子どもたちと本音で向き合い、努力することを体当たりで教えてきた川端先生との対談には、次世代を担う子どもたちを厳しくものびのびと育てるヒントがある。
なぜか口コミで生徒が集まる
【川端】少しお疲れのご様子だけど大丈夫?
【窪田】実は今日いつもより朝が早かったんです。7時から会議がありまして。
先生こそ今日は遠いところお越しくださってありがとうございます。最近はどうなさっていますか? 日本に戻られてからもずっと教えていらっしゃるんですよね。
【川端】本格的に教えるのは5年前にやめましたけど、それまではかなり精力的に教えてましたよ。夕方は小学生、夜は中学生、土曜日や日曜日は高校生が英語だけ習いにきたり、遠方からお弁当持って1日勉強に来る子もいたり。 最近は緊急に必要になったときだけです。
【窪田】アメリカでも日本語補習校での授業がないときはご自宅で教えていらっしゃいましたけど、帰国されてからも続けておられたんですね。私もそうでしたが、先生の授業はわかりやすいから、子どもたちも教えてもらっていて楽しいんでしょうね。合理的というか論理的な教え方をしてくださったので、考え方がクリアにわかるようになる。

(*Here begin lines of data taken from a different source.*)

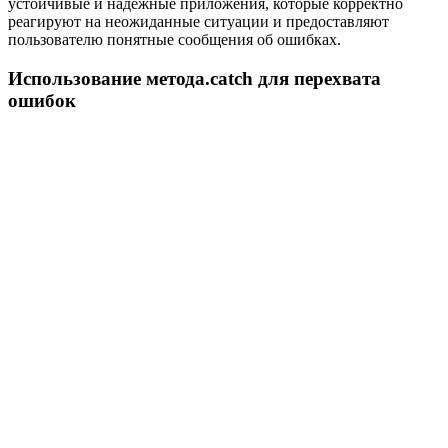
устойчивые и надежные приложения, которые корректно
реагируют на неожиданные ситуации и предоставляют
пользователю понятные сообщения об ошибках.
Использование метода.catch для перехвата
ошибок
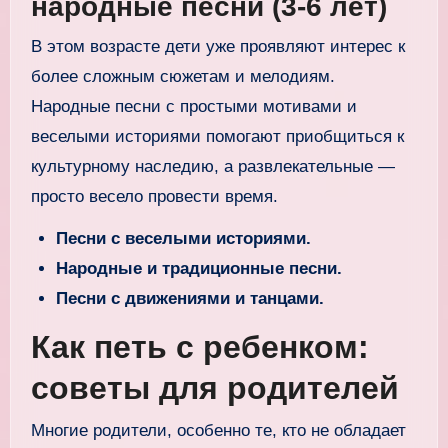
народные песни (3-6 лет)
В этом возрасте дети уже проявляют интерес к
более сложным сюжетам и мелодиям.
Народные песни с простыми мотивами и
веселыми историями помогают приобщиться к
культурному наследию, а развлекательные —
просто весело провести время.
Песни с веселыми историями.
Народные и традиционные песни.
Песни с движениями и танцами.
Как петь с ребенком:
советы для родителей
Многие родители, особенно те, кто не обладает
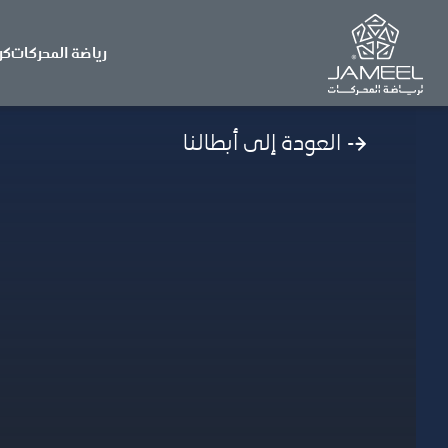
رياضة المحركات
كر
العودة إلى أبطالنا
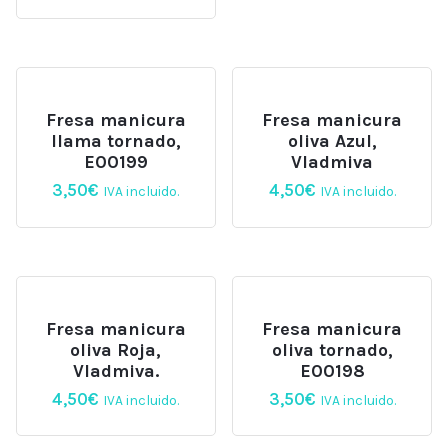
Fresa manicura
Fresa manicura
llama tornado,
oliva Azul,
E00199
Vladmiva
3,50
€
4,50
€
IVA incluido.
IVA incluido.
Fresa manicura
Fresa manicura
oliva Roja,
oliva tornado,
Vladmiva.
E00198
4,50
€
3,50
€
IVA incluido.
IVA incluido.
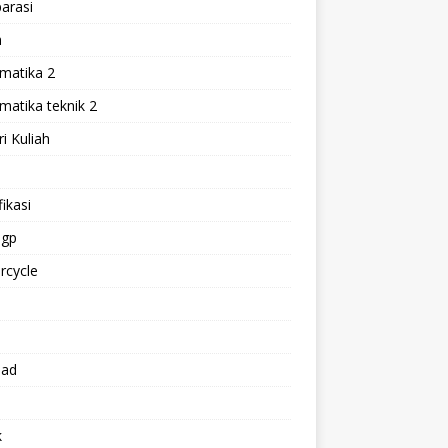
arasi
h
matika 2
atika teknik 2
i Kuliah
l
ikasi
gp
rcycle
p
oad
k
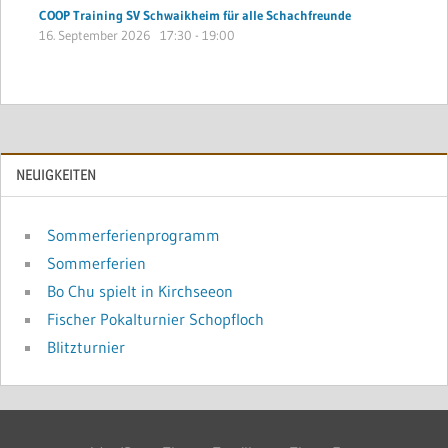
COOP Training SV Schwaikheim für alle Schachfreunde
16. September 2026
17:30
-
19:00
NEUIGKEITEN
Sommerferienprogramm
Sommerferien
Bo Chu spielt in Kirchseeon
Fischer Pokalturnier Schopfloch
Blitzturnier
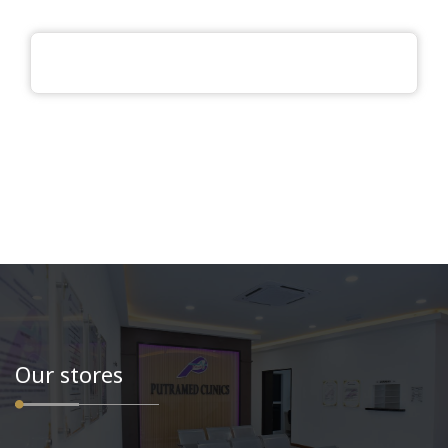
Our stores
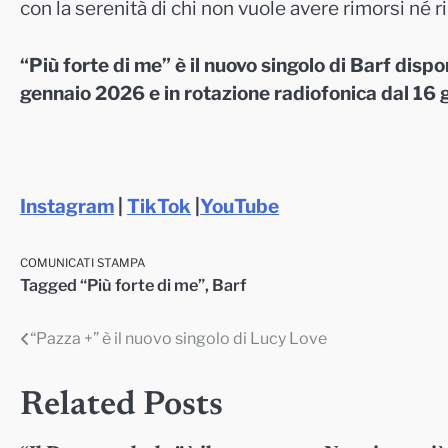
con la serenità di chi non vuole avere rimorsi né r
“Più forte di me” è il nuovo singolo di Barf dispo
gennaio 2026 e in rotazione radiofonica dal 16 
Instagram
|
TikTok
|
YouTube
COMUNICATI STAMPA
Tagged
“Più forte di me”
,
Barf
“Pazza +” è il nuovo singolo di Lucy Love
Navigazione
articoli
Related Posts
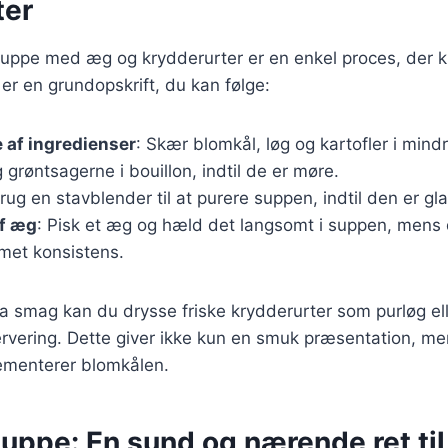
ter
suppe med æg og krydderurter er en enkel proces, der k
 er en grundopskrift, du kan følge:
 af ingredienser
: Skær blomkål, løg og kartofler i mindr
g grøntsagerne i bouillon, indtil de er møre.
Brug en stavblender til at purere suppen, indtil den er gla
af æg
: Pisk et æg og hæld det langsomt i suppen, mens d
met konsistens.
tra smag kan du drysse friske krydderurter som purløg ell
ervering. Dette giver ikke kun en smuk præsentation, me
ementerer blomkålen.
ppe: En sund og nærende ret til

ニュージャージーの補習校でお勤めになる前は何をなさっていたんですか? どういういきさつでアメリカに行くことになったのでしょう。
【川端】大阪府松原市の天美小学校で教師をしていたんです。小学校の教師を辞めた時に、お世話になっていた短大の先生がアメリカで勉強してみてはどうかと薦めてくださったんです。ニューヨークにご兄弟が住んでいらして、ホームステイをさせていただくことになって。コロンビア大学のアメリカン・ランゲージ・プログラム(ALP)に通いました。1年半勉強したあと、いったん日本に帰りました。
同じ日本人で研究者である主人とは、日本に帰る前にニューヨークで知り合っていて、結婚を機にニューヨークに戻ったんです。日本で教師をしていたことが伝わったらしく、渡米後すぐにニューヨーク補習校から電話がかかってきて教えてみないかという連絡がありました。ニュージャージーには補習校がJ校とN校とあって、J校に最初の2年、窪田君と出会ったN校が3年目の時だったんです。その後リバーデールにある補習校でも教えていましたね。結婚して4年目、子どもが3歳になったこともあって日本で育てるために帰国したんです。
アメリカで教えていた生徒の親御さんとはずっと交流があったせいか、帰国してからも、アメリカで教えていた子どもたちが夏休みや長い休みで帰国している時にお弁当をもって勉強にくるようになったんです。それを近所の人たちが見ていて、自分たちのお子さんたちの勉強も見て欲しいとおっしゃるので、ご近所の子どもたちも教えるようになったんですよ。